For those of you who learned about it in college, or who are avid fans of the Big Bang Theory (love that show!), you know about Schrodinger’s cat. It’s basically about how, when you have this cat inside a box, that until you open the box, the cat exists in two different states at the same time. The cat is either alive or dead, and you won’t know until you open the box. So thus, the cat is either both alive and dead or both dead and alive, at the same time. Once you open the box, only one of those possibilities actually is the true state, but until you open the box, both of them exist.
That’s where I am today while waiting for these tests results to determine if I have cancer. I exist in a state where I both do and do not have cancer at the same time. I have, over the past week, spent a lot of time thinking about what I would do, the plans I would make, the doctors I would see, etc., if the test results came back showing I had cancer. I also spent a lot of time thinking about what I would feel like and how I would proceed with treatment of my symptoms if it came back that I did not have cancer. After all, I still have the symptoms that led us to seeking a diagnosis of cancer in the first place. If there is no cancer, what’s causing those symptoms?

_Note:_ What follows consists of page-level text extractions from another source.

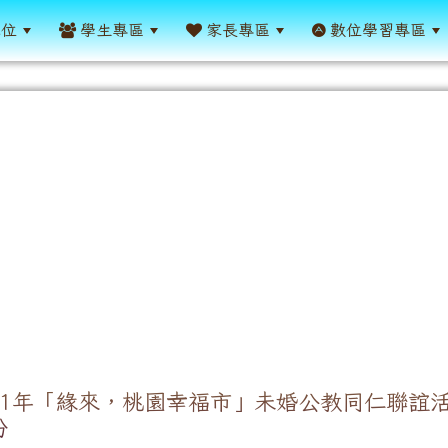
單位
學生專區
家長專區
數位學習專區
11年「緣來，桃園幸福市」未婚公教同仁聯誼
份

So for the past week, I have been existing in a state of two possibilities at the same time: I both do and do not have cancer, at the same time. Schrodinger’s Cancer.
The interesting thing about this phenomenon is that I don’t know which one of those possibilities I want this to be.
You see, some people might think it’s crazy to hear someone say, “I wish I had cancer…” or “I hope the test results show cancer…” but I’ve actually contemplated those exact words this past week. Of course, I also contemplated the craziness of saying that as well. Trust me, if you’ve ever been in a position of waiting for test results, you will know what I mean.
But here’s the thing: I have some symptoms that are tough to deal with. For example: I have irritable bowel that has been tentatively diagnosed as interstitial cystitis, and if I do have the type of cancer they are testing for, then the irritable bowel is likely being caused by the cancer. Thus, treat the cancer, and the ibs goes away. But if I don’t have cancer, then that means I’ll be fighting interstitial cystitis the rest of my life.
It’s the same with several of the other symptoms I have too. And the good news is, the type of cancer they are testing for is a slow growing, not-very-aggressive cancer, that is usually highly treatable, and depending on what type, it’s also likely curable… so it’s not the worst possible news in the world. After all, treat the cancer, feel absolutely lousy during treatment, cure the cancer, cure the cancer-related symptoms, and go on and live a good life (while still dealing with the CTEPH, though (pout) can’t get rid of that one so easily).
So in this respect, having cancer wouldn’t be such a horrible thing.
That means, I don’t know what to ask the universe for! Do I ask for cancer that is easily treatable so I get rid of all the other symptoms and problems? Or do I ask to be cancer free, but then have to hunt down the reasons for the other problems individually? So I simply ask for the best outcome for the greatest and highest purpose for all concerned. It’s all you can do.
The first test they did last week came back today in the normal range. This isn’t a very specific tests for Carcinoid Syndrome, but it’s a good starting point. One of the meds I take naturally lowers this level in the urine test, but still, I wasn’t close enough to the high marker for it to matter. The test was normal, so it’s likely not this type of cancer. That leaves paraneoplastic syndrome… and I haven’t even started the testing for that yet.
So this is going to take some time and a whole lot of patience. One of those things I have…. the other? Not so much.